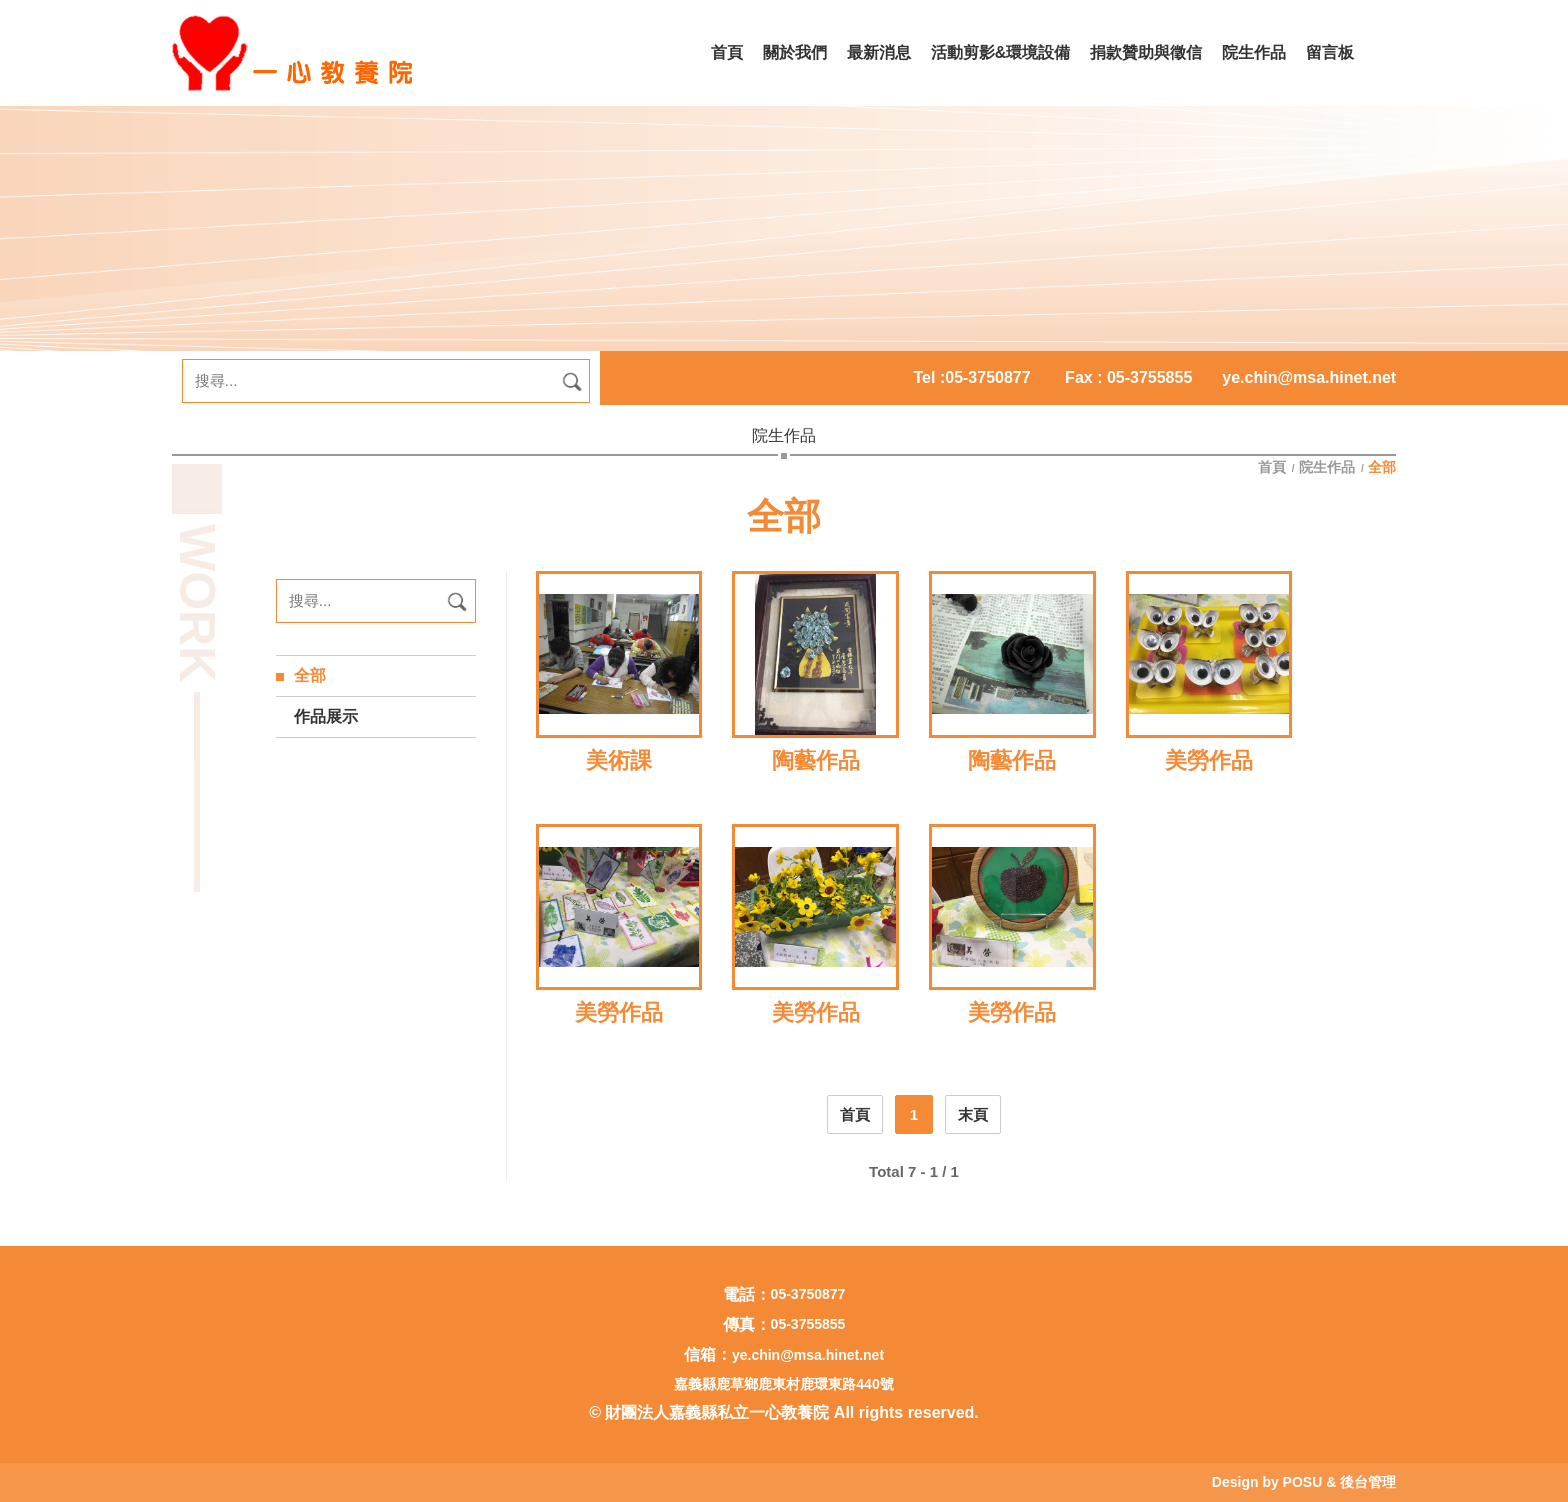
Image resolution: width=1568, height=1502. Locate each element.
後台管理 (1368, 1482)
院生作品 (1329, 467)
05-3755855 (808, 1324)
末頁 (973, 1114)
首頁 (1274, 467)
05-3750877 (987, 377)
···
> [Work order]: Return the entries above exactly, skipping any images.

> [Exercise solution]:
Image resolution: width=1568, height=1502. Locate each element.
後台管理 (1368, 1482)
院生作品 (1329, 467)
05-3755855 (808, 1324)
末頁 (973, 1114)
首頁 (1274, 467)
05-3750877 (987, 377)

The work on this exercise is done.